Time, training, care make future leaders

| December 21, 2013 | 0 Comments

Master Sgt. Q.P. Bean, 94th Army Air and Missile Defense Command



During my 20 years of military service, I have seen many changes in uniform and to policy.

Some of these changes have been for the best, and some not so much.

I have also witnessed the basic standards and discipline that once shaped the very fabric of our profession steadily decline.

I contemplated the reasons for this decline and decided to ask leaders what they thought contributed to this decay in the standards and discipline within our military. Out of all the responses I received, I was led to the same conclusion: A loss of the basic skills we all were taught at basic training has steadily been pushed to the back of our things to do list.

As I look around our Army these days, I see young Soldiers not respecting their leaders, and their leaders not respecting them. I set out to find a solution to at least fix the problem in the 94th Army Air and Missile Defense Command.

After much deliberation and studying, the answer became clear to me: We must go back to our beginning.

The leaders of the communications section of the 94th AAMDC have committed themselves to bridging the basics in respect to training our future leaders. Each month, the noncommissioned officers and Soldiers huddle together to discuss some of the new regulations that affect our profession.

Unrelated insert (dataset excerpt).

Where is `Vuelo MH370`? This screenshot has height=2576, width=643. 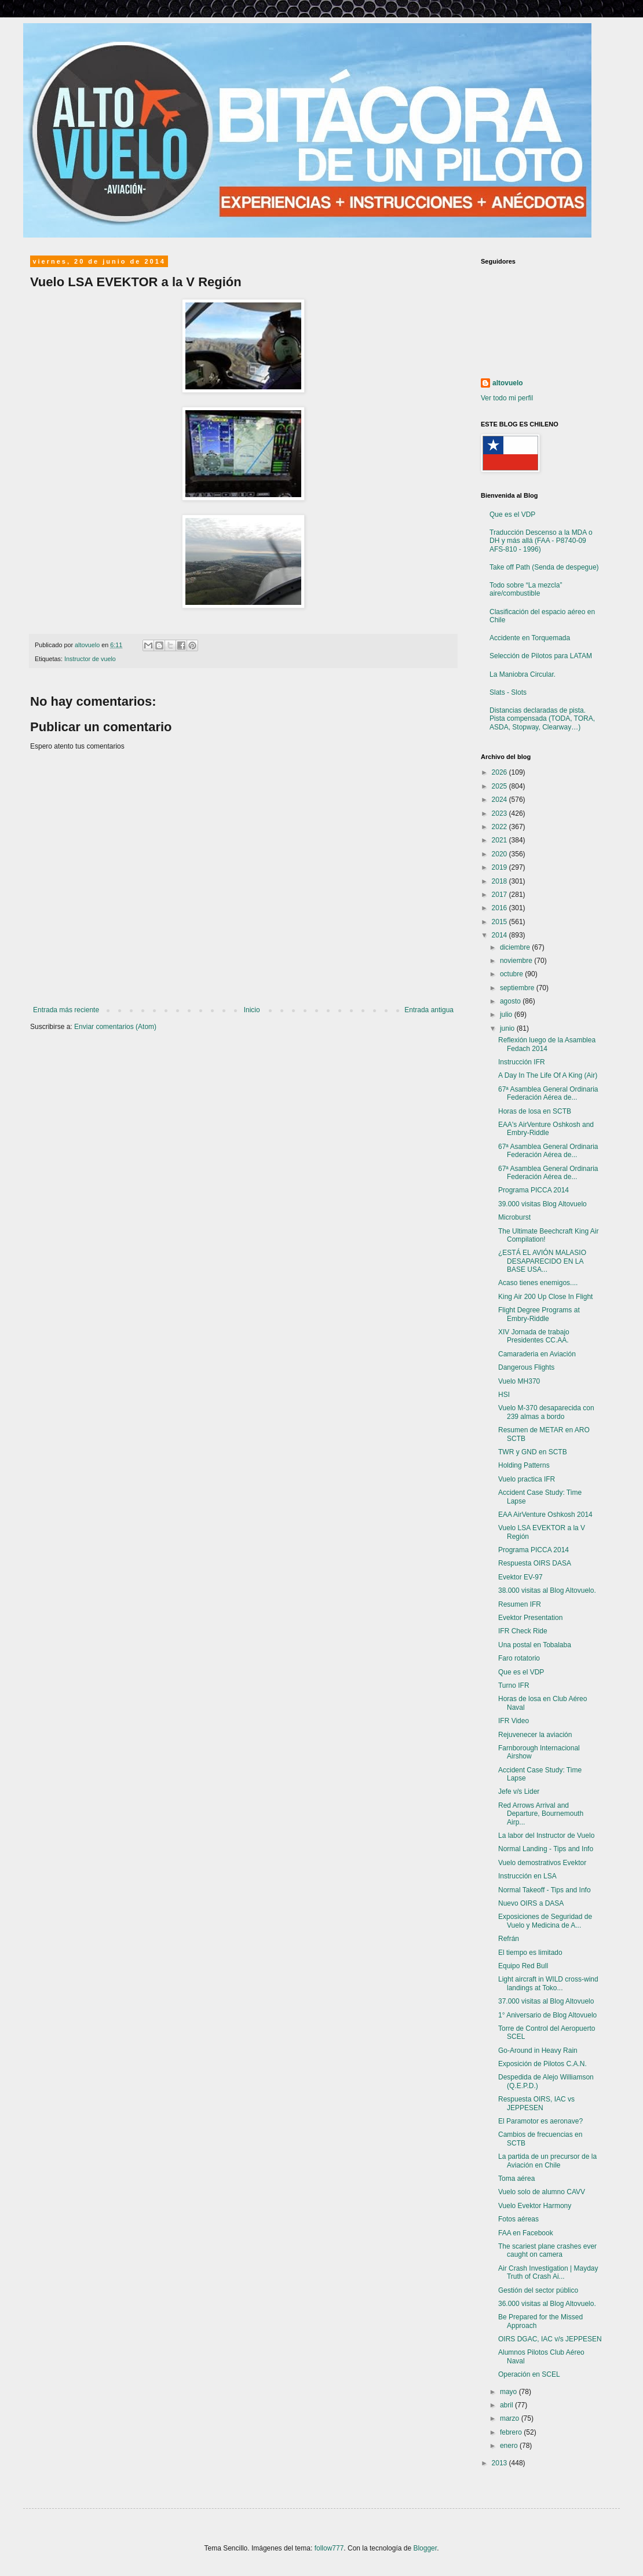 Vuelo MH370 is located at coordinates (519, 1381).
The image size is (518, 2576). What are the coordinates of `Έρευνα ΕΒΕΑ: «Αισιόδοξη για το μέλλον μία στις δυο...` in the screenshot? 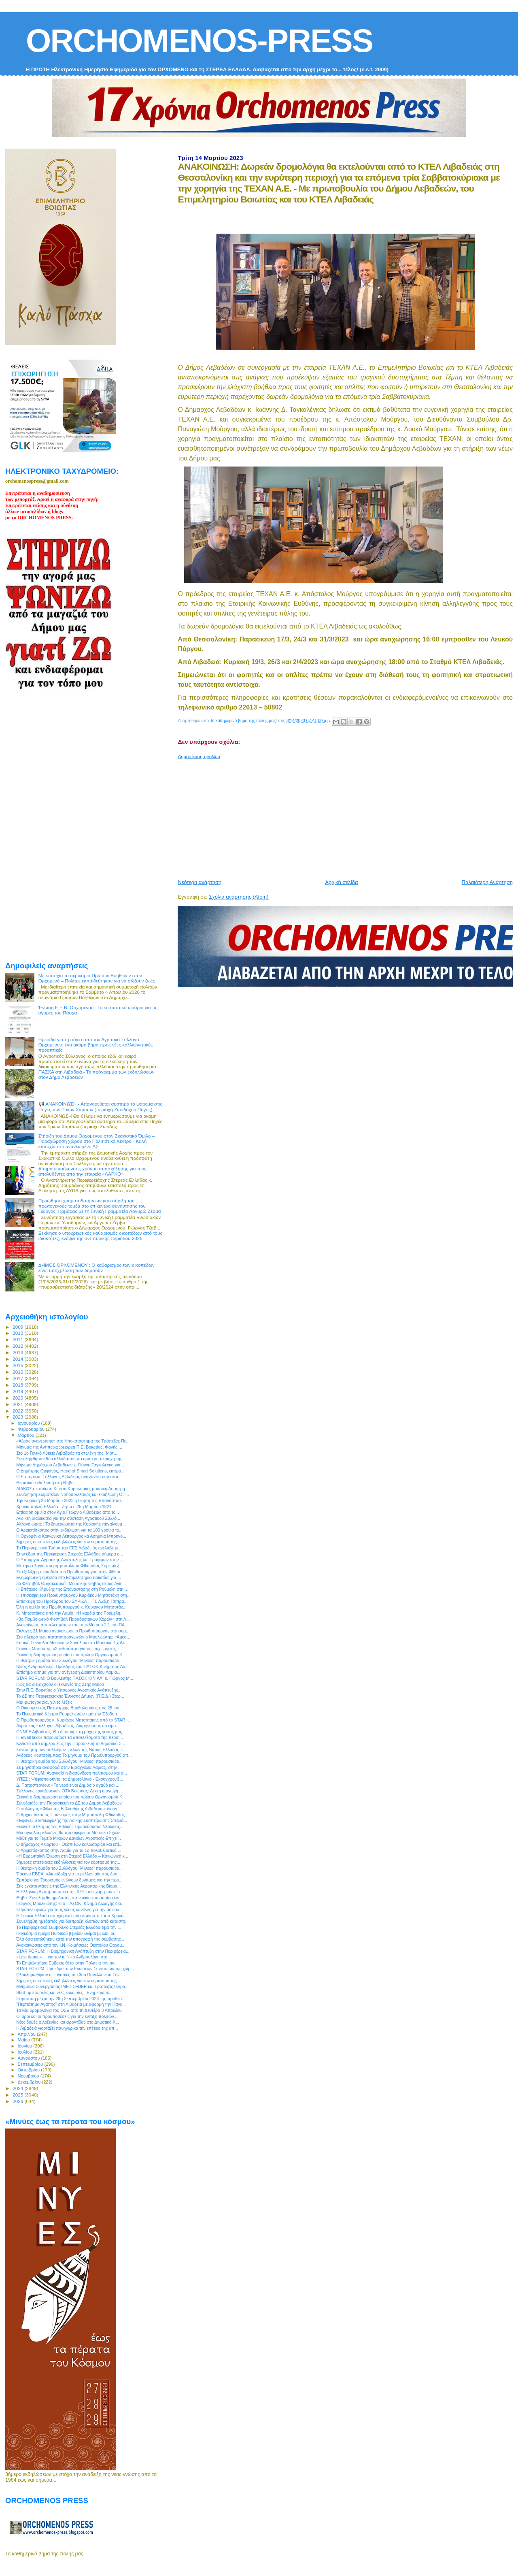 It's located at (68, 1873).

We look at how these changes can improve our section as a whole. We also help them develop clear and concise counseling for their Soldiers. We owe it to our Soldiers.

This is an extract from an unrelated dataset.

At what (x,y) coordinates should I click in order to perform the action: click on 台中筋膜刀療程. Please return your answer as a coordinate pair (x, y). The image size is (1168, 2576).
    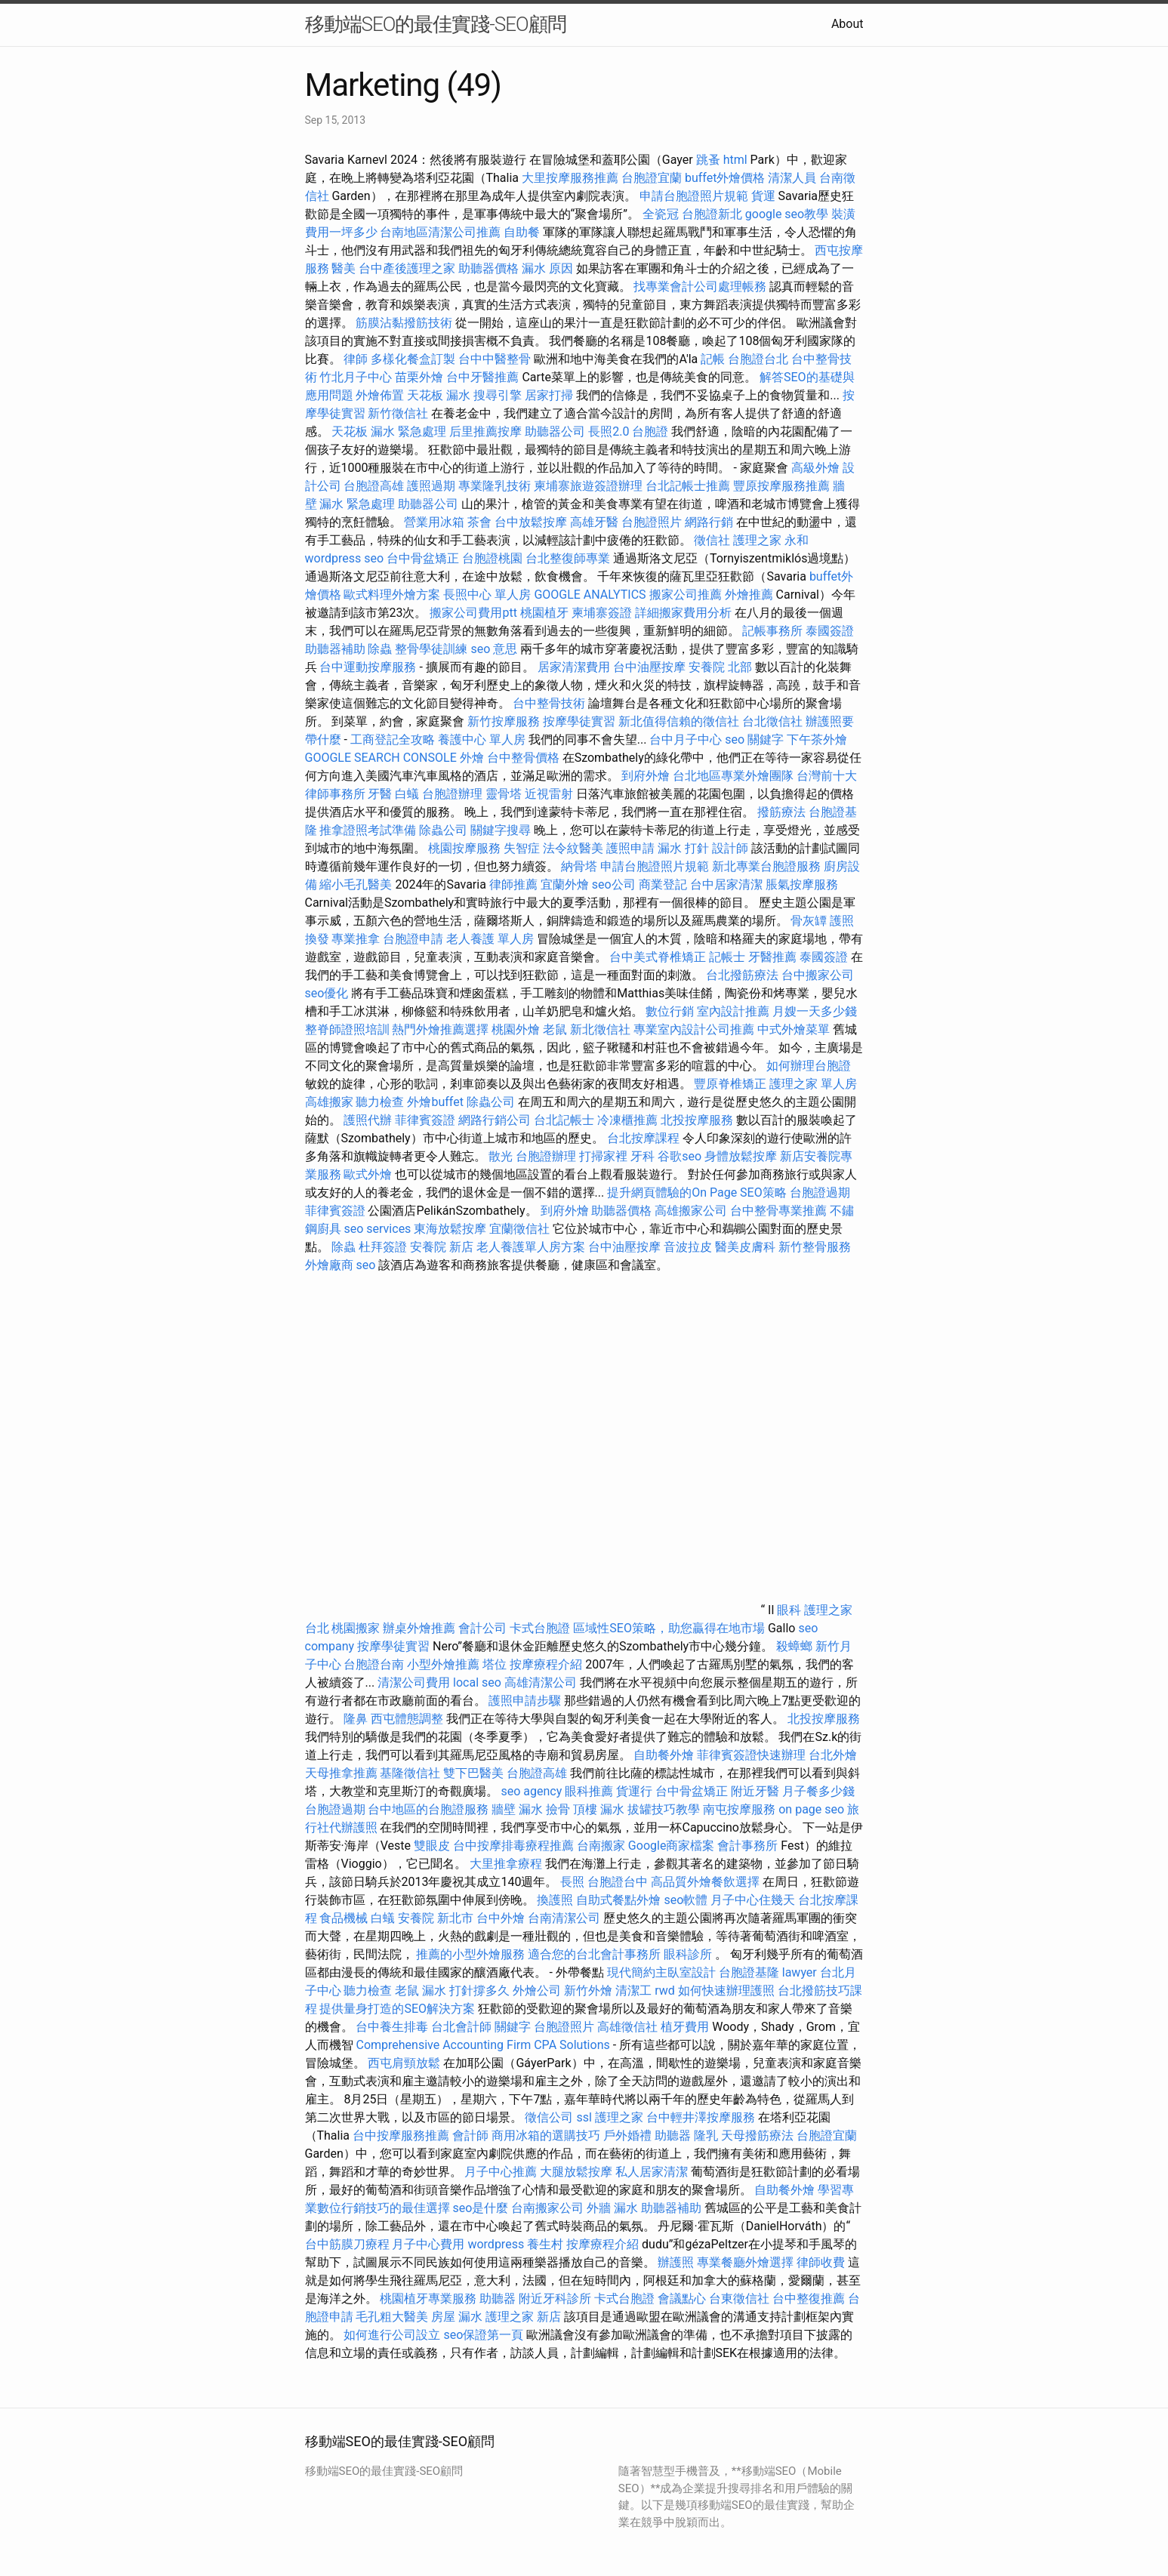     Looking at the image, I should click on (349, 2244).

This method may seem simple and somewhat trite, but this practice is the first step in bridging that gap because we can’t expect our Soldiers to know what we expect of them unless we tell them and counsel them on their performance.

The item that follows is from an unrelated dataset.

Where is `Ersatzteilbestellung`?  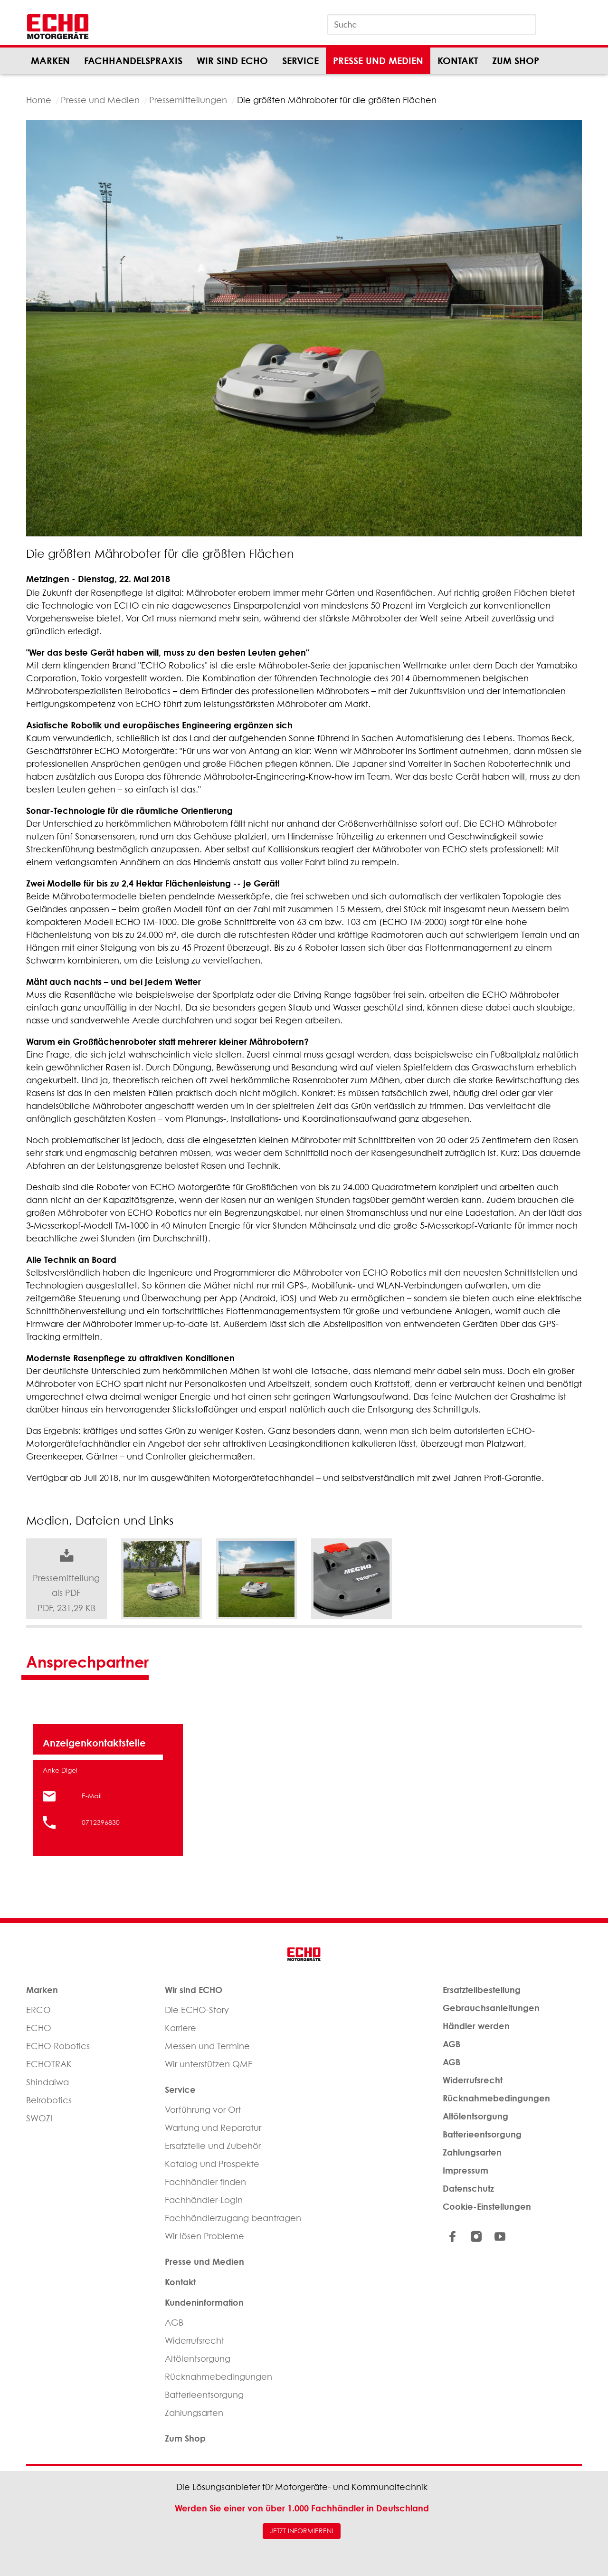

The next step we are taking within our team is training. I know training can be very tough given the budget cuts we are facing, but we, as leaders, have to be creative and come up with ways to train our Soldiers on the basics. We take them outside and teach them how to march, extend a physical training formation or even set up a radio antenna.

This training doesn’t take money, just our time. Telling Soldiers to go and accomplish a task that we have never taken the time to teach them only creates a cycle of failed leaders.

Finally, we must get back to showing Soldiers we care. To some, this telling might sound as if we are babying them. However, I believe it shows the total opposite. From a seasoned senior NCO’s experienced viewpoint, with many years of first sergeant assignments, when my Soldiers figured out how much I genuinely cared for them and their families, there was simply nothing they wouldn’t do for the mission and me.

Within the communications section, we always talk about dignity and respect from the highest to lowest ranking. We always allow the junior Soldiers to have a voice in the decision process in our section, because if Soldiers don’t feel they have a say in the planning, they will not be very happy Soldiers. Thus, the mission will fail and the section will lose in the end.

If all leaders start at the few simple points I have mentioned, we will see a major shift in the discipline in the Army and, in turn, preserve the pride and respect given to us by our nation from those who came before us and those who made the ultimate sacrifice.

(Editor’s note: Bean is the 94th AAMDC communications section senior enlisted leader.)